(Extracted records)
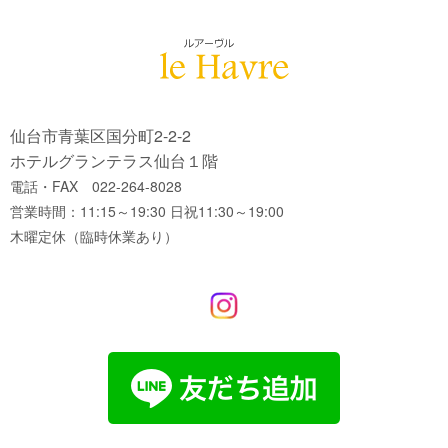
仙台市青葉区国分町2-2-2
ホテルグランテラス仙台１階
電話・FAX 022-264-8028
営業時間：11:15～19:30 日祝11:30～19:00
木曜定休（臨時休業あり）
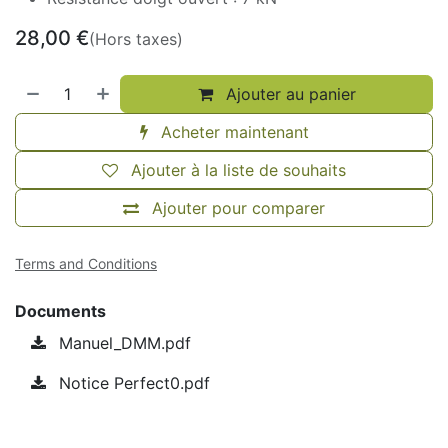
28,00
€
(Hors taxes)
Ajouter au panier
Acheter maintenant
Ajouter à la liste de souhaits
Ajouter pour comparer
Terms and Conditions
Documents
Manuel_DMM.pdf
Notice Perfect0.pdf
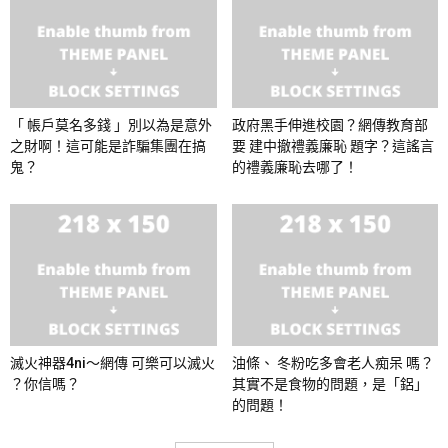
「 帳戶莫名多錢 」別以為是意外
政府黑手伸進校園？網傳教育部
之財啊！這可能是詐騙集團在搞
要 建中撤禮義廉恥 題字？這謠言
鬼？
的禮義廉恥去哪了！
滅火神器4ni～網傳 可樂可以滅火
油條、 冬粉吃多會老人痴呆 嗎？
？你信嗎？
其實不是食物的問題，是「鋁」
的問題！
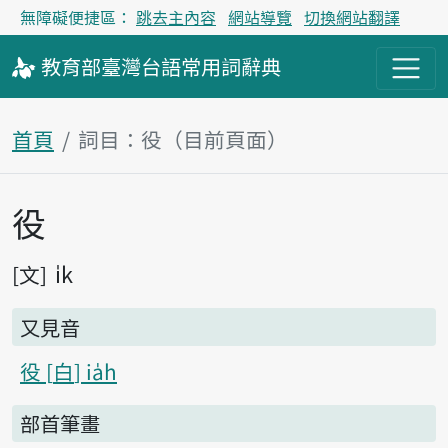
無障礙便捷區：
跳去主內容
網站導覽
切換網站翻譯
教育部
臺灣台語
常用詞
辭典
首頁
詞目：役（目前頁面）
役
主內容區塊
i̍k
文
又見音
役
白
ia̍h
部首筆畫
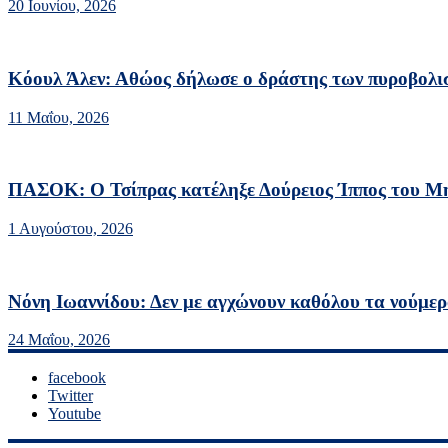
20 Ιουνίου, 2026
Κόουλ Άλεν: Αθώος δήλωσε ο δράστης των πυροβολι
11 Μαΐου, 2026
ΠΑΣΟΚ: Ο Τσίπρας κατέληξε Δούρειος Ίππος του Μη
1 Αυγούστου, 2026
Νόνη Ιωαννίδου: Δεν με αγχώνουν καθόλου τα νούμε
24 Μαΐου, 2026
facebook
Twitter
Youtube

▶ _The task_
Of the lines above, quote exactly those from the one with "Ajouter à la liste de souhaits" through the one with "Κόουλ Άλεν: Αθώος", ends included; pictures stay out.

▶ _Response area_
Ajouter à la liste de souhaits
Ajouter pour comparer
Terms and Conditions
Documents
Manuel_DMM.pdf
Notice Perfect0.pdf
「 帳戶莫名多錢 」別以為是意外
政府黑手伸進校園？網傳教育部
之財啊！這可能是詐騙集團在搞
要 建中撤禮義廉恥 題字？這謠言
鬼？
的禮義廉恥去哪了！
滅火神器4ni～網傳 可樂可以滅火
油條、 冬粉吃多會老人痴呆 嗎？
？你信嗎？
其實不是食物的問題，是「鋁」
的問題！
無障礙便捷區：
跳去主內容
網站導覽
切換網站翻譯
教育部
臺灣台語
常用詞
辭典
首頁
詞目：役（目前頁面）
役
主內容區塊
i̍k
文
又見音
役
白
ia̍h
部首筆畫
20 Ιουνίου, 2026
Κόουλ Άλεν: Αθώος δήλωσε ο δράστης των πυροβολι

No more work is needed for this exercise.